Un incendie de forêt d'une rare violence, qui a embrasé un massif boisé de la province d'Almeria en Andalousie, est désormais attribué à un câble électrique laissé à l'abandon, selon les premières conclusions des enquêteurs. Le sinistre, qui a causé la mort de douze personnes et dévasté 6 600 hectares de végétation autour de la localité de Los Gallardos, semble enfin amorcer une décrue après deux jours d’une progression jugée fulgurante par les autorités.

Le feu s'est déclaré dans une zone escarpée, parsemée de ravins et de maisons isolées, des caractéristiques topographiques qui ont accéléré la propagation des flammes. Le ministre espagnol de la Justice, qui s'est rendu sur place, a évoqué une vitesse de propagation atteignant 100 mètres par minute dans les premières heures. Face à cette progression rapide, les services de secours ont ordonné l'évacuation d'environ 1 500 habitants, parmi lesquels figurent de nombreux résidents étrangers, en particulier des Britanniques.

L'enquête se concentre sur un câble hors d'usage

Selon des sources proches de l'enquête, les experts mandatés par la Junte d'Andalousie ont identifié un câble électrique délaissé, non raccordé au réseau, comme étant la cause la plus probable du sinistre. Les investigations se poursuivent pour déterminer les circonstances exactes de l'ignition et vérifier d'éventuelles responsabilités. Cette hypothèse, si elle se confirme, viendrait s'ajouter à une série d'incendies estivaux attribués à des infrastructures électriques vétustes ou mal entretenues dans le sud de l'Espagne.

Un optimisme prudent malgré le drame

Sur le terrain, les quelque 300 pompiers et militaires déployés, appuyés par des moyens aériens composés d'hélicoptères et d'avions bombardiers d'eau, ont réussi à ralentir nettement l'avancée des flammes. Le responsable régional des services de secours d'Andalousie, Antonio Sanz, s'est montré prudent mais confiant sur les ondes de Canal Sur : « Aujourd'hui, nous pouvons déjà regarder la situation avec optimisme et avec la confiance que, si tout se déroule comme cela se passe, pour la première fois, nous pourrions commencer à envisager une future stabilisation » du sinistre. Il a toutefois souligné que la nuit serait cruciale pour consolider ces acquis.

Bédar, hameau fantôme

Épicentre du drame, le hameau de Bédar offrait un paysage lunaire. « On a eu très, très peur. On voyait les flammes. Ça a été terrible », a confié Manoli Ramos, 72 ans, conseillère municipale de la localité, encore marquée par les événements. Les murs noircis par le feu, les rues désertes et les maisons aux volets clos témoignaient de la violence du passage des flammes. Sur un balcon, un drapeau anglais à la croix de Saint-Georges flottait, rappelant la forte communauté britannique évacuée.

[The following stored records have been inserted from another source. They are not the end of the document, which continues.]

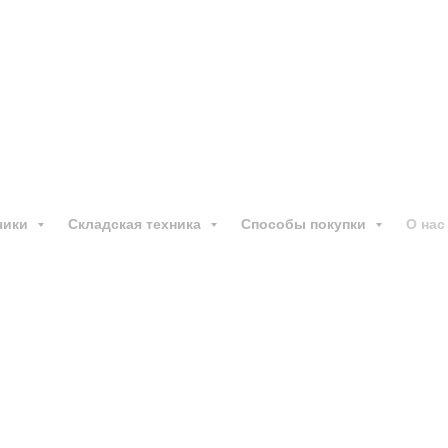
авщик на территории Р
32 регионах Российской
чики
Складская техника
Способы покупки
О нас
Еврокара Еврази
Компания Еврокара Евраз
России.
Склады и представительст
С 2019 года наша компани
Российской Федерации. 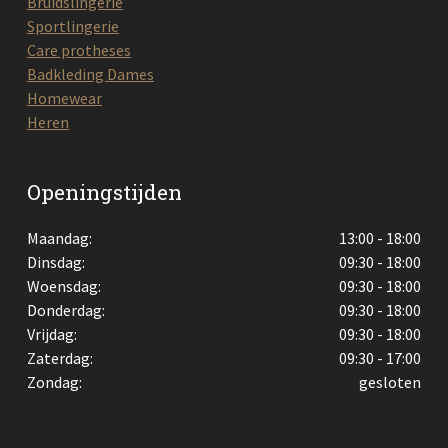
Bruidslingerie
Sportlingerie
Care protheses
Badkleding Dames
Homewear
Heren
Openingstijden
Maandag:
13:00 - 18:00
Dinsdag:
09:30 - 18:00
Woensdag:
09:30 - 18:00
Donderdag:
09:30 - 18:00
Vrijdag:
09:30 - 18:00
Zaterdag:
09:30 - 17:00
Zondag:
gesloten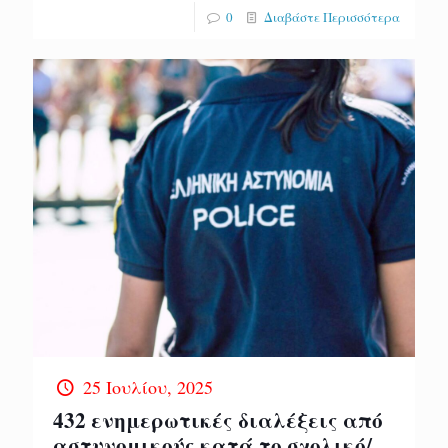
0
Διαβάστε Περισσότερα
25 Ιουλίου, 2025
432 ενημερωτικές διαλέξεις από
αστυνομικούς κατά το σχολικό/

Un précédent incendie, en 2012, avait déjà frappé le secteur, mais les habitants décrivent cette fois une intensité bien supérieure. « En 2012, il y avait eu un grand incendie ici au village. Ils avaient évacué à partir de midi ou quelque chose comme ça, jusqu'au lendemain. Le lendemain, ils ont renvoyé tout le monde au village, dans leurs maisons, et ça allait. Mais cette fois-ci, ça a été horrible. Ça a été un enfer », a témoigné une résidente.

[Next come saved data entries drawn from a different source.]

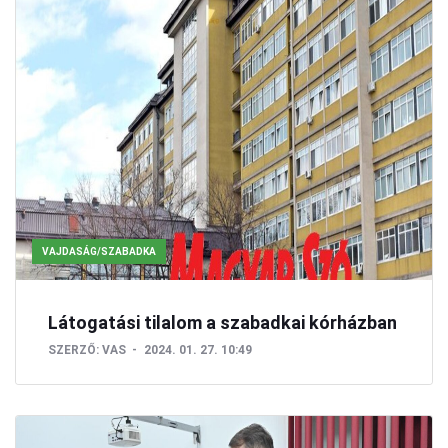
VAJDASÁG/SZABADKA
Látogatási tilalom a szabadkai kórházban
SZERZŐ:
VAS
2024. 01. 27. 10:49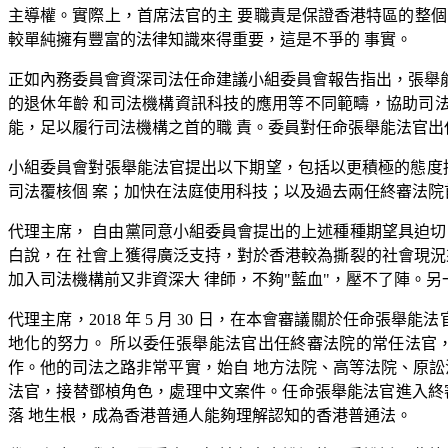
主導權。實際上，首席法官的主 要職責是保證香港特區的整
較單純擁有豐富的法律知識來得重要，這是不爭的 事實。
正如內務委員會資深司法任命建議小組委員會報告指出，張舉能
的退休年齡 和司法機構資訊科技的應用等不同範疇，協助司
能，足以履行司法機構之首的職 責。委員對任命張舉能法官出
小組委員會對張舉能法官提出以下期望，包括以更積極的態度
司法覆核個 案；加快在法庭使用科技；以及過去兩任終審法院
代理主席， 自由黨同意小組委員會提出的上述種種期望具迫切
白說，在 社會上獲得廣泛支持，對於香港較為撕裂的社會現況
加入司法機構前又非資深大 律師，不夠"藍血"，壓不了陣。另
代理主席，2018 年 5 月 30 日，在本會審議關於任命
地化的努力。 所以委任張舉能法官出任終審法院的常任法官
作。他的司法之路非常平實，始自 地方法院、高等法院、原訟
法官，接替鄧楨角色，處理中文案件。任命張舉能法官進入終
落 地生根，成為香港普通人能夠理解認知的香港普通法。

Bilan humain et réponse politique

Le bilan officiel, confirmé par les autorités andalouses, s'établit à douze morts, sans qu'aucun nouveau décès n'ait été signalé depuis vendredi. Les opérations de recherche de disparus, qui avaient suscité de vives inquiétudes, ont été closes. Le Premier ministre espagnol, Pedro Sánchez, a annoncé sa visite sur les lieux pour rencontrer les équipes de secours et les sinistrés.

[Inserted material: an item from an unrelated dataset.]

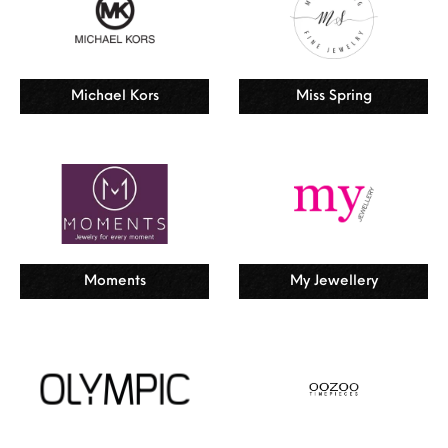
Michael Kors
Miss Spring
Moments
My Jewellery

Alors que la région souffre d'une sécheresse persistante et de températures anormalement élevées, cet incendie relance le débat sur la prévention des feux de forêt et l’entretien des infrastructures électriques en milieu rural. Les autorités locales ont promis une enquête approfondie et, si la cause se confirme, des poursuites pénales pourraient être engagées.